■ Saved entries ■
====

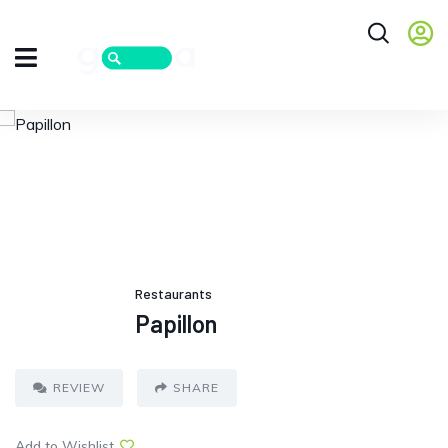
Restaurants
Papillon
REVIEW
SHARE
Add to Wishlist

====

■ YOUR GOAL ■
Return each record exactly as given, excluding any image.

■ OUTPUT BELOW ■
Restaurants
Papillon
REVIEW
SHARE
Add to Wishlist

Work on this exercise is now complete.